Ming Lei <ming.lei@xxxxxxxxxx> · Tue, 2 Jul 2024 19:09:24 +0800

On Mon, Jun 17, 2024 at 01:44:49PM -0600, Uday Shankar wrote:
> ublk currently supports the following behaviors on ublk server exit:
> 
> A: outstanding I/Os get errors, subsequently issued I/Os get errors
> B: outstanding I/Os get errors, subsequently issued I/Os queue
> C: outstanding I/Os get reissued, subsequently issued I/Os queue
> 
> and the following behaviors for recovery of preexisting block devices by
> a future incarnation of the ublk server:
> 
> 1: ublk devices stopped on ublk server exit (no recovery possible)
> 2: ublk devices are recoverable using start/end_recovery commands
> 
> The userspace interface allows selection of combinations of these
> behaviors using flags specified at device creation time, namely:
> 
> default behavior: A + 1
> UBLK_F_USER_RECOVERY: B + 2
> UBLK_F_USER_RECOVERY|UBLK_F_USER_RECOVERY_REISSUE: C + 2
> 
> We can't easily change the userspace interface to allow independent
> selection of one of {A, B, C} and one of {1, 2}, but we can refactor the
> internal helpers which test for the flags.

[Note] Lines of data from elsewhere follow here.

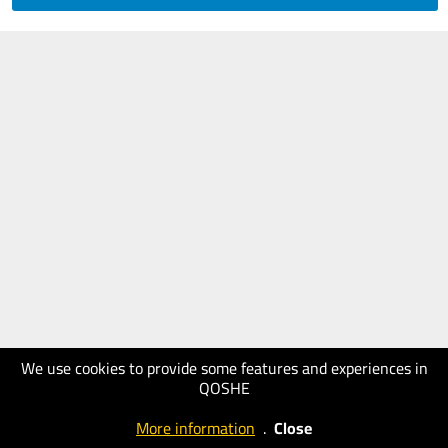
We use cookies to provide some features and experiences in
QOSHE
More information
.
Close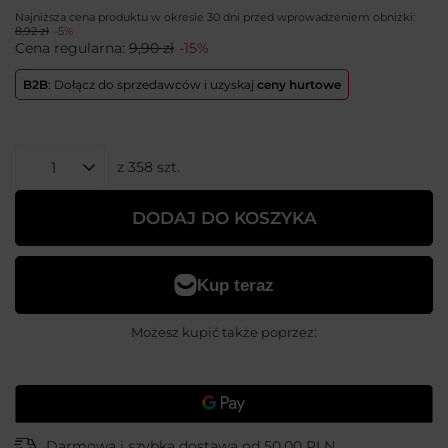
Najniższa cena produktu w okresie 30 dni przed wprowadzeniem obniżki:
8,92 zł
-5%
Cena regularna:
9,90 zł
-15%
B2B
: Dołącz do sprzedawców i uzyskaj
ceny hurtowe
z
358
szt.
DODAJ DO KOSZYKA
Możesz kupić także poprzez:
Darmowa i szybka dostawa
od
50,00 PLN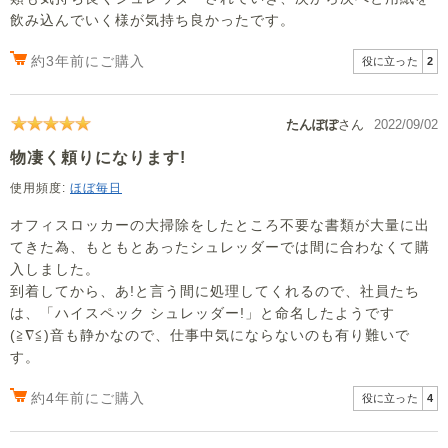
飲み込んでいく様が気持ち良かったです。
約3年前にご購入
役に立った
2
たんぽぽ
さん
2022/09/02
物凄く頼りになります!
使用頻度:
ほぼ毎日
オフィスロッカーの大掃除をしたところ不要な書類が大量に出
てきた為、もともとあったシュレッダーでは間に合わなくて購
入しました。
到着してから、あ!と言う間に処理してくれるので、社員たち
は、「ハイスペック シュレッダー!」と命名したようです
(≧∇≦)音も静かなので、仕事中気にならないのも有り難いで
す。
約4年前にご購入
役に立った
4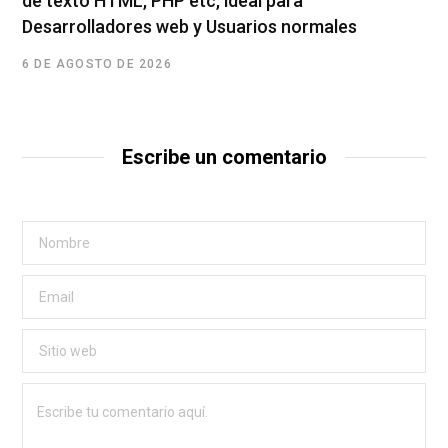
de texto HTML, PHP etc, ideal para
Desarrolladores web y Usuarios normales
6 DE AGOSTO DE 2026
Escribe un comentario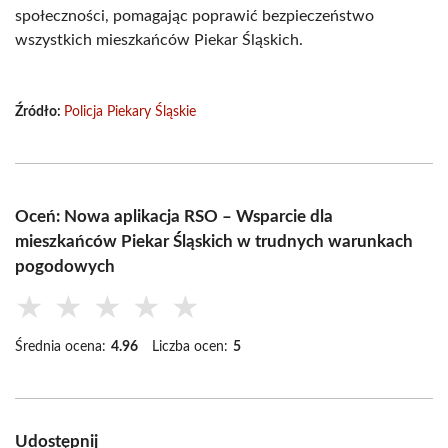
społeczności, pomagając poprawić bezpieczeństwo
wszystkich mieszkańców Piekar Śląskich.
Źródło:
Policja Piekary Śląskie
Oceń: Nowa aplikacja RSO – Wsparcie dla
mieszkańców Piekar Śląskich w trudnych warunkach
pogodowych
★
★
★
★
★
Średnia ocena:
4.96
Liczba ocen:
5
Udostępnij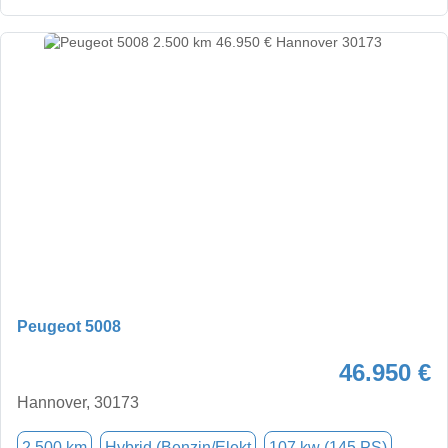
Peugeot 5008
46.950 €
Hannover, 30173
2.500 km
Hybrid (Benzin/Elekt
107 kw (145 PS)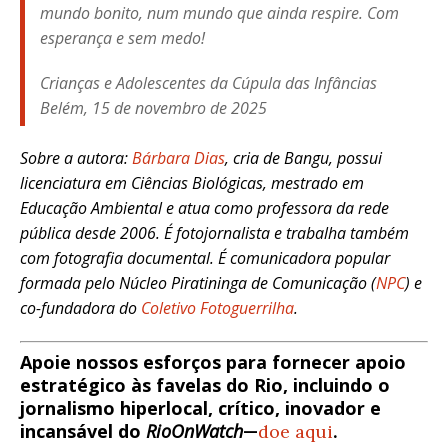
mundo bonito, num mundo que ainda respire. Com
esperança e sem medo!
Crianças e Adolescentes da Cúpula das Infâncias
Belém, 15 de novembro de 2025
Sobre a autora:
Bárbara Dias
, cria de Bangu, possui
licenciatura em Ciências Biológicas, mestrado em
Educação Ambiental e atua como professora da rede
pública desde 2006. É fotojornalista e trabalha também
com fotografia documental. É comunicadora popular
formada pelo Núcleo Piratininga de Comunicação (
NPC
) e
co-fundadora do
Coletivo Fotoguerrilha
.
Apoie nossos esforços para fornecer apoio
estratégico às favelas do Rio, incluindo o
jornalismo hiperlocal, crítico, inovador e
incansável do
RioOnWatch
—
doe aqui
.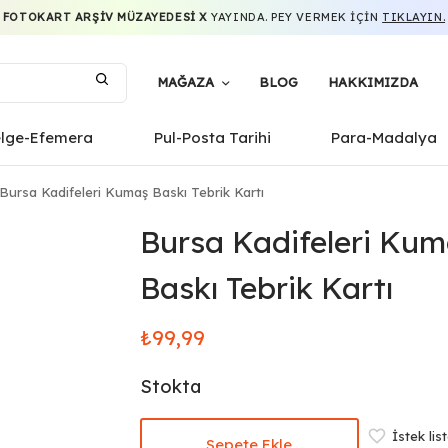
FOTOKART ARŞIV MÜZAYEDESI X
YAYINDA. PEY VERMEK IÇIN
TIKLAYIN.
MAĞAZA
BLOG
HAKKIMIZDA
elge-Efemera
Pul-Posta Tarihi
Para-Madalya
Bursa Kadifeleri Kumaş Baskı Tebrik Kartı
Bursa Kadifeleri Ku
Baskı Tebrik Kartı
₺
99,99
Stokta
İstek lis
Sepete Ekle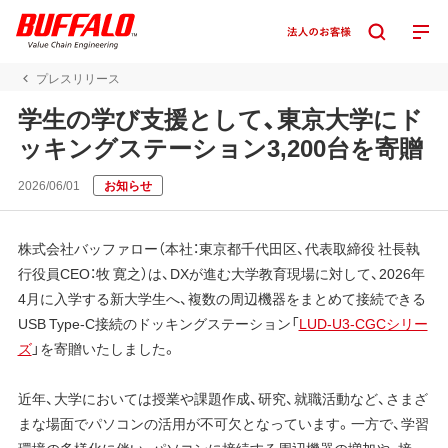
プレスリリース
学生の学び支援として、東京大学にド
ッキングステーション3,200台を寄贈
2026/06/01
お知らせ
株式会社バッファロー（本社：東京都千代田区、代表取締役 社長執
行役員CEO：牧 寛之）は、DXが進む大学教育現場に対して、2026年
4月に入学する新大学生へ、複数の周辺機器をまとめて接続できる
USB Type-C接続のドッキングステーション「
LUD-U3-CGCシリー
ズ
」を寄贈いたしました。
近年、大学においては授業や課題作成、研究、就職活動など、さまざ
まな場面でパソコンの活用が不可欠となっています。一方で、学習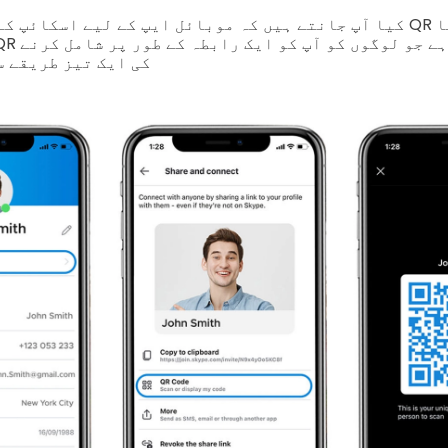
کیا آپ جانتے ہیں کہ موبائل ایپ کے لیے اسکائپ کے ساتھ ایک اسک
کی ایک تیز طریقے س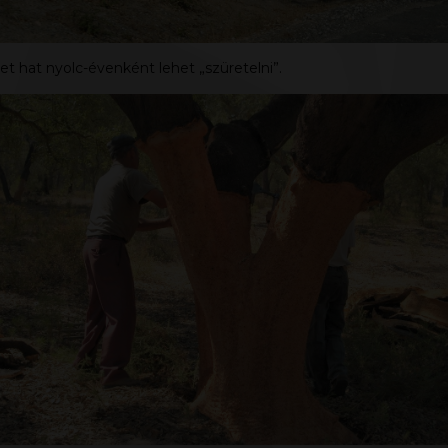
et hat nyolc-évenként lehet „szüretelni”.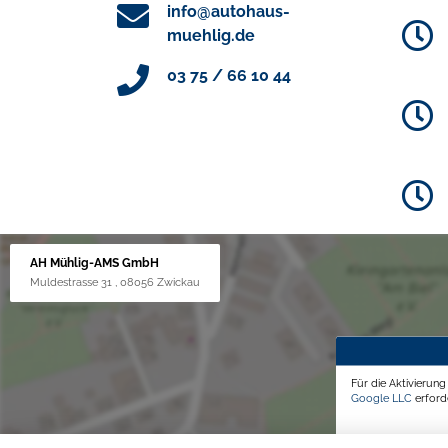
info@autohaus-
muehlig.de
03 75 / 66 10 44
AH Mühlig-AMS GmbH
Muldestrasse 31 , 08056 Zwickau
Für die Aktivierun
Google LLC
erforde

Replace the existing helpers
> with the following set:
> 
> ublk_nosrv_should_reissue_outstanding: tests for behavior C
> ublk_nosrv_should_queue_io: tests for behavior B
> ublk_nosrv_should_stop_dev: tests for behavior 1
> 
> Signed-off-by: Uday Shankar <ushankar@xxxxxxxxxxxxxxx>
> ---
>  drivers/block/ublk_drv.c | 55 +++++++++++++++++++++++++---------------
>  1 file changed, 34 insertions(+), 21 deletions(-)
> 
> diff --git a/drivers/block/ublk_drv.c b/drivers/block/ublk_drv.c
> index 2752a9afe9d4..e8cca58a71bc 100644
> --- a/drivers/block/ublk_drv.c
> +++ b/drivers/block/ublk_drv.c
> @@ -652,22 +652,35 @@ static inline int ublk_queue_cmd_buf_size(struct ublk_device *ub, int q_id)
>  			PAGE_SIZE);
>  }
>  
> -static inline bool ublk_queue_can_use_recovery_reissue(
> -		struct ublk_queue *ubq)
> +/*
> + * Should I/O outstanding to the ublk server when it exits be reissued?
> + * If not, outstanding I/O will get errors.
> + */
> +static inline bool ublk_nosrv_should_reissue_outstanding(struct ublk_device *ub)
>  {
> -	return (ubq->flags & UBLK_F_USER_RECOVERY) &&
> -			(ubq->flags & UBLK_F_USER_RECOVERY_REISSUE);
> +	return (ub->dev_info.flags & UBLK_F_USER_RECOVERY) &&
> +	       (ub->dev_info.flags & UBLK_F_USER_RECOVERY_REISSUE);
>  }
>  
> -static inline bool ublk_queue_can_use_recovery(
> -		struct ublk_queue *ubq)
> +/*
> + * Should I/O issued while there is no ublk server queue? If not, I/O
> + * issued while there is no ublk server will get errors.
> + */
> +static inline bool ublk_nosrv_should_queue_io(struct ublk_device *ub)
>  {
> -	return ubq->flags & UBLK_F_USER_RECOVERY;
> +	return ub->dev_info.flags & UBLK_F_USER_RECOVERY;
>  }
>  
> -static inline bool ublk_can_use_recovery(struct ublk_device *ub)
> +/*
> + * Should ublk devices be stopped (i.e. no recovery possible) when the
> + * ublk server exits? If not, devices can be used again by a future
> + * incarnation of a ublk server via the start_recovery/end_recovery
> + * commands.
> + */
> +static inline bool ublk_nosrv_should_stop_dev(struct ublk_device *ub)
>  {
> -	return ub->dev_info.flags & UBLK_F_USER_RECOVERY;
> +	return (!(ub->dev_info.flags & UBLK_F_USER_RECOVERY)) &&
> +	       (!(ub->dev_info.flags & UBLK_F_USER_RECOVERY_REISSUE));
>  }
>  
>  static void ublk_free_disk(struct gendisk *disk)
> @@ -1043,7 +1056,7 @@ static void __ublk_fail_req(struct ublk_queue *ubq, struct ublk_io *io,
>  {
>  	WARN_ON_ONCE(io->flags & UBLK_IO_FLAG_ACTIVE);
>  
> -	if (ublk_queue_can_use_recovery_reissue(ubq))
> +	if (ublk_nosrv_should_reissue_outstanding(ubq->dev))
>  		blk_mq_requeue_request(req, false);
>  	else
>  		ublk_put_req_ref(ubq, req);
> @@ -1071,7 +1084,7 @@ static inline void __ublk_abort_rq(struct ublk_queue *ubq,
>  		struct request *rq)
>  {
>  	/* We cannot process this rq so just requeue it. */
> -	if (ublk_queue_can_use_recovery(ubq))
> +	if (ublk_nosrv_should_queue_io(ubq->dev))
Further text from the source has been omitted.